Beyond Engagement: Classifying News Impact on X Using Impressions Data and Hybrid Feature Architecture

Authors

  • Muhammad Rizky Hidayat Computer Science Department, BINUS Graduate Program -- Master of Computer Science, Bina Nusantara University, Jakarta, Indonesia
  • Derwin Suhartono Computer Science Department, School of Computer Science, Bina Nusantara University, Jakarta, Indonesia

DOI:

https://doi.org/10.19139/soic-2310-5070-3404

Keywords:

News Virality, IndoBERT, Deep Fusion, Impressions Metric, Social Media Analytics

Abstract

Predicting news reach on X (formerly Twitter) is a critical challenge for digital journalism. However, existing literature often relies on biased ``proxy metrics'' (likes, retweets) that miss the ``silent majority'' of passive viewers. This study presents an empirically validated multimodal framework for objective news impact classification using Impressions (View Count) as ground truth. We construct a time-stratified dataset from @detikcom on X (2022--2025), labeled into ”Regular,''  “Hot,'' and ”Viral'' classes via a data-driven log-base-10 thresholding strategy. A six-scenario ablation study evaluates our proposed Adaptive Gated Cross-Modal Fusion architecture against static baselines, contextual extractors, and standard MLP fusion variants.
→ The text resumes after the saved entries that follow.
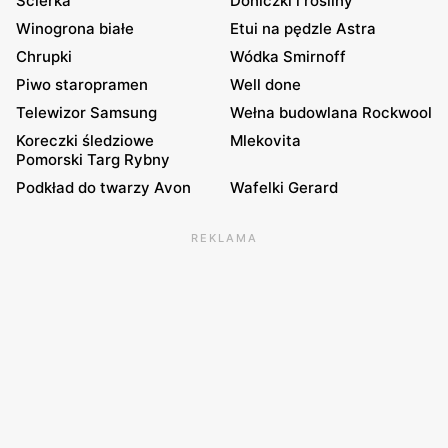
Ścierka
Doniczki i rosliny
Winogrona białe
Etui na pędzle Astra
Chrupki
Wódka Smirnoff
Piwo staropramen
Well done
Telewizor Samsung
Wełna budowlana Rockwool
Koreczki śledziowe
Mlekovita
Pomorski Targ Rybny
Podkład do twarzy Avon
Wafelki Gerard
REKLAMA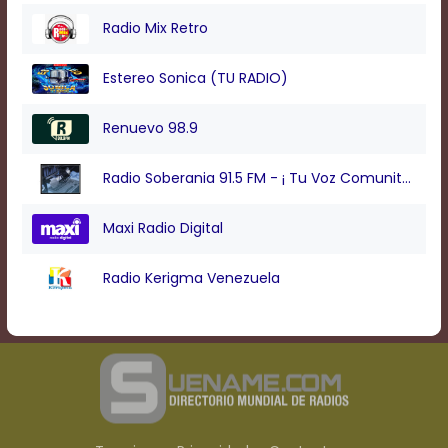
Radio Mix Retro
Estereo Sonica (TU RADIO)
Renuevo 98.9
Radio Soberania 91.5 FM - ¡ Tu Voz Comunitaria !
Maxi Radio Digital
Radio Kerigma Venezuela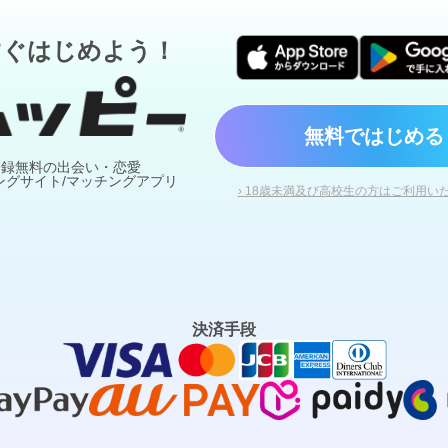
すぐはじめよう！
無料ではじめる
登録無料の出会い・恋愛
ングサイト/マッチングアプリ
› 18歳未満及び高校生の方はご利用い
決済手段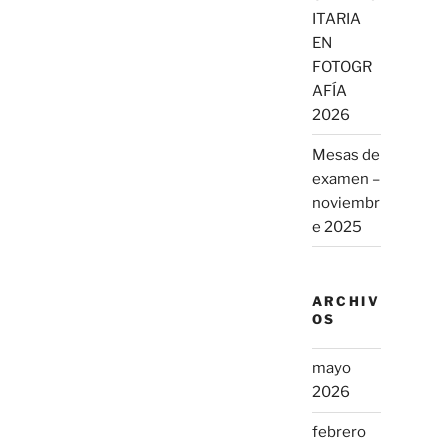
ITARIA
EN
FOTOGR
AFÍA
2026
Mesas de
examen –
noviembr
e 2025
ARCHIV
OS
mayo
2026
febrero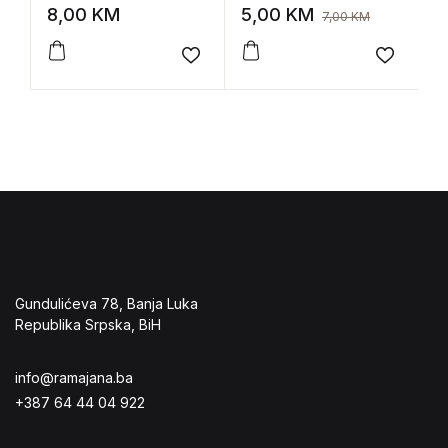
razbribrigu
8,00
KM
5,00
KM
1
7,00
KM
Add to wishlist
Add to 
Gundulićeva 78, Banja Luka
Republika Srpska, BiH
info@ramajana.ba
+387 64 44 04 922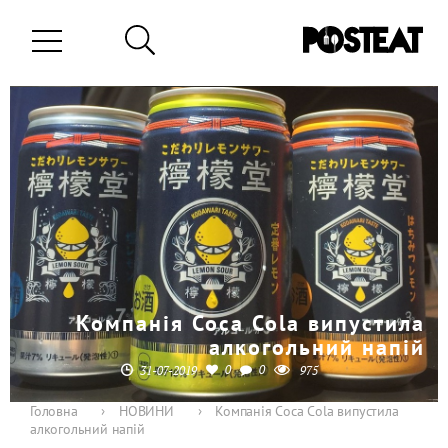
Компанія Coca Cola випустила
алкогольний напій
0
0
31-07-2019
975
Головна
›
НОВИНИ
›
Компанія Coca Cola випустила
алкогольний напій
This architecture learns to dynamically balance textual and engagement signals via a trainable gating mechanism. The proposed model (S6) achieves a Macro F1-Score of 0.7383 (peak Viral-class F1 of 0.6277), representing an 85.8% improvement over the unimodal text-only baseline. A dual-track IndoBERT vs. mBERT comparison confirms the necessity of monolingual pre-training. Furthermore, forensic error analysis demonstrates how “semantic awareness'' resolves Cold Start underestimation and False Viral overestimation that consistently cause tree-based classifiers to fail.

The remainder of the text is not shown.